Work to complete:
Give again, exactly as written, the lines of the records below from the line with "La próxima travesía" to the line with "Antikorrupsiya siyosati". Both end lines count; pictures do not.

Material to process:
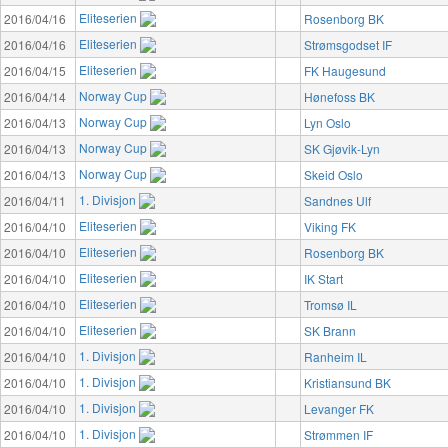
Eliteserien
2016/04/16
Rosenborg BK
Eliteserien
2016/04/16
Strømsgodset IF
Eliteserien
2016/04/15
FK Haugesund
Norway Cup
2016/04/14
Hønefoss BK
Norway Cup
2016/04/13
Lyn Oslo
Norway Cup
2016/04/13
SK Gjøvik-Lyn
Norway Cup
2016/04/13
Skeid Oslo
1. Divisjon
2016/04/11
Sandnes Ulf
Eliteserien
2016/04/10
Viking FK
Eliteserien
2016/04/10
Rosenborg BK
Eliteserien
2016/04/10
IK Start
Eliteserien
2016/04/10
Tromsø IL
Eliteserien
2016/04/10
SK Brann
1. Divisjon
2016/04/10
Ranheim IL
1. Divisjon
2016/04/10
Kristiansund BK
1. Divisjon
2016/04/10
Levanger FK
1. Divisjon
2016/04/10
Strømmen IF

==

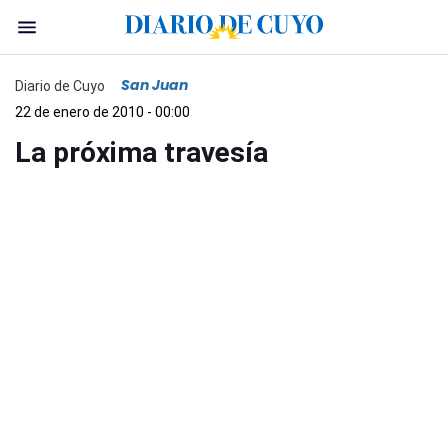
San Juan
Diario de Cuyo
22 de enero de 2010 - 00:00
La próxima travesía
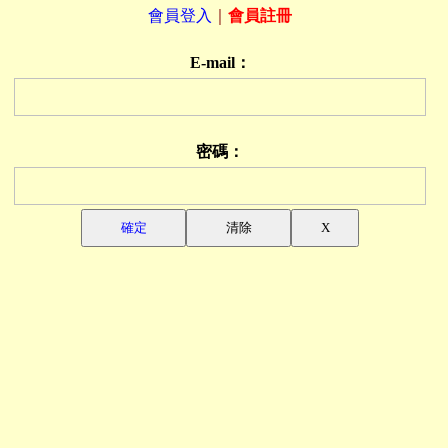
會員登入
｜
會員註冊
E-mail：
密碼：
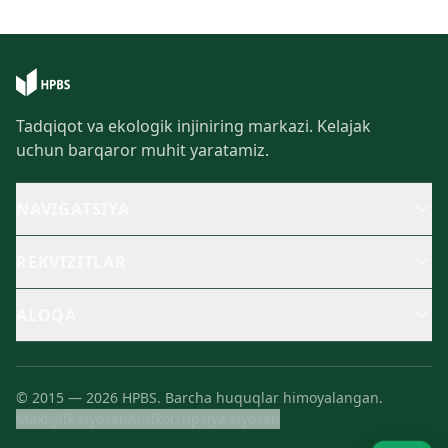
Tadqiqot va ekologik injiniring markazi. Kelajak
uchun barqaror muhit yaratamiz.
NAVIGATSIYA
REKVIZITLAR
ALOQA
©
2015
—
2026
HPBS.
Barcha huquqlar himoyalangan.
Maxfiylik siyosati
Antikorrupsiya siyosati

...

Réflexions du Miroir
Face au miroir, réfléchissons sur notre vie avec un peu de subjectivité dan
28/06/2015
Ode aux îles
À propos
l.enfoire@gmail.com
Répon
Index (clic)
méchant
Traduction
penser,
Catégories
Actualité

Finished task:
La próxima travesía
會員登入
｜
會員註冊
E-mail：
密碼：
Tadqiqot va ekologik injiniring markazi. Kelajak
uchun barqaror muhit yaratamiz.
NAVIGATSIYA
REKVIZITLAR
ALOQA
©
2015
—
2026
HPBS.
Barcha huquqlar himoyalangan.
Maxfiylik siyosati
Antikorrupsiya siyosati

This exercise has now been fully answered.